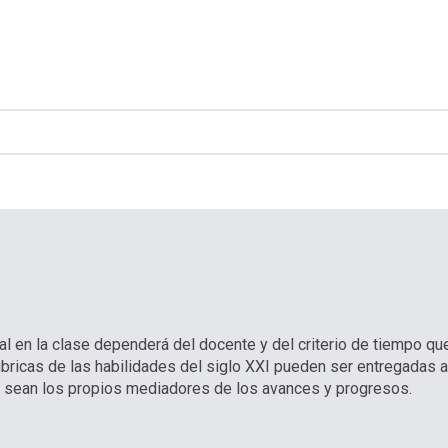
al en la clase dependerá del docente y del criterio de tiempo qu
bricas de las habilidades del siglo XXI pueden ser entregadas a
 y sean los propios mediadores de los avances y progresos.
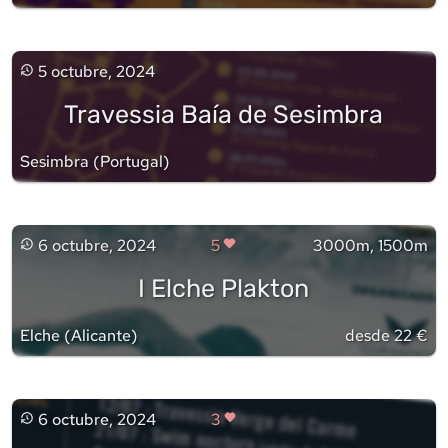
5 octubre, 2024
Travessia Baía de Sesimbra
Sesimbra
(
Portugal
)
6 octubre, 2024
5
3000m, 1500m
I Elche Plakton
Elche
(
Alicante
)
desde 22 €
6 octubre, 2024
3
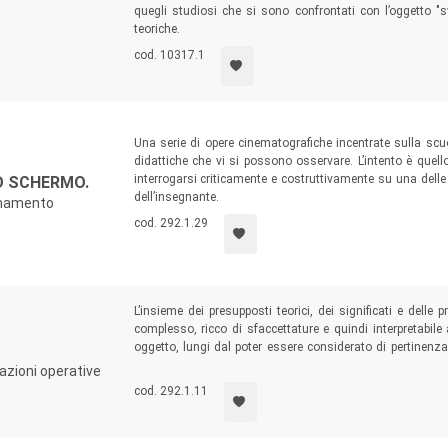
quegli studiosi che si sono confrontati con l’oggetto "
teoriche.
cod. 10317.1
Una serie di opere cinematografiche incentrate sulla scu
didattiche che vi si possono osservare. L’intento è quello
interrogarsi criticamente e costruttivamente su una delle 
O SCHERMO.
dell’insegnante.
egnamento
cod. 292.1.29
L’insieme dei presupposti teorici, dei significati e dell
complesso, ricco di sfaccettature e quindi interpretabile 
oggetto, lungi dal poter essere considerato di pertinenz
alcune risposte e proposte provenienti da ambiti di ricerca
azioni operative
un quadro composito di premesse concettuali, di approcci 
cod. 292.1.11
prospettiva storica, e di indicazioni di carattere più specif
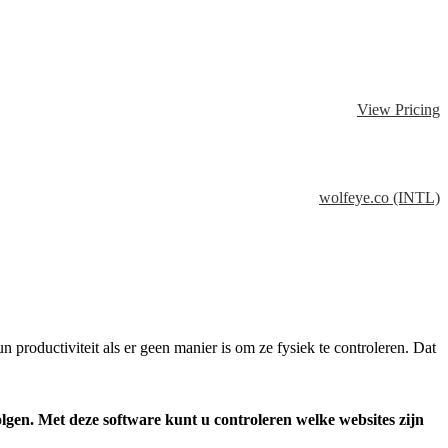
View Pricing
wolfeye.co (INTL)
oductiviteit als er geen manier is om ze fysiek te controleren. Dat
lgen. Met deze software kunt u controleren welke websites zijn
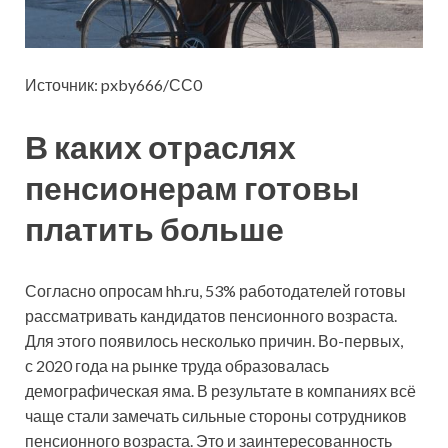
Источник: pxby666/СС0
В каких отраслях
пенсионерам готовы
платить больше
Согласно опросам hh.ru, 53% работодателей готовы
рассматривать кандидатов пенсионного возраста.
Для этого появилось несколько причин. Во-первых,
с 2020 года на рынке труда образовалась
демографическая яма. В результате в компаниях всё
чаще стали замечать сильные стороны сотрудников
пенсионного возраста. Это и заинтересованность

- - - - - - -

What the task requires>
Search the preceding listing for the word "controleren" and pull out every line that holds it.

Solution for this task>
oductiviteit als er geen manier is om ze fysiek te controleren. Dat
lgen. Met deze software kunt u controleren welke websites zijn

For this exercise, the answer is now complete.